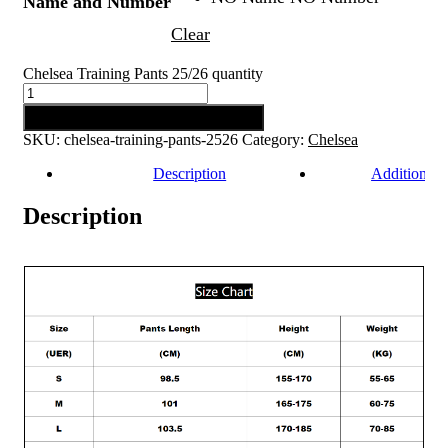
Name and Number
Clear
Chelsea Training Pants 25/26 quantity
Add to cart
SKU:
chelsea-training-pants-2526
Category:
Chelsea
Description
Additional 
Description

============================================================

What you have to do:
I would like the material repeated in full and exactly, with its images omitted.

Output for this task:
Name and Number
Clear
Chelsea Training Pants 25/26 quantity
Add to cart
SKU:
chelsea-training-pants-2526
Category:
Chelsea
Description
Additional 
Description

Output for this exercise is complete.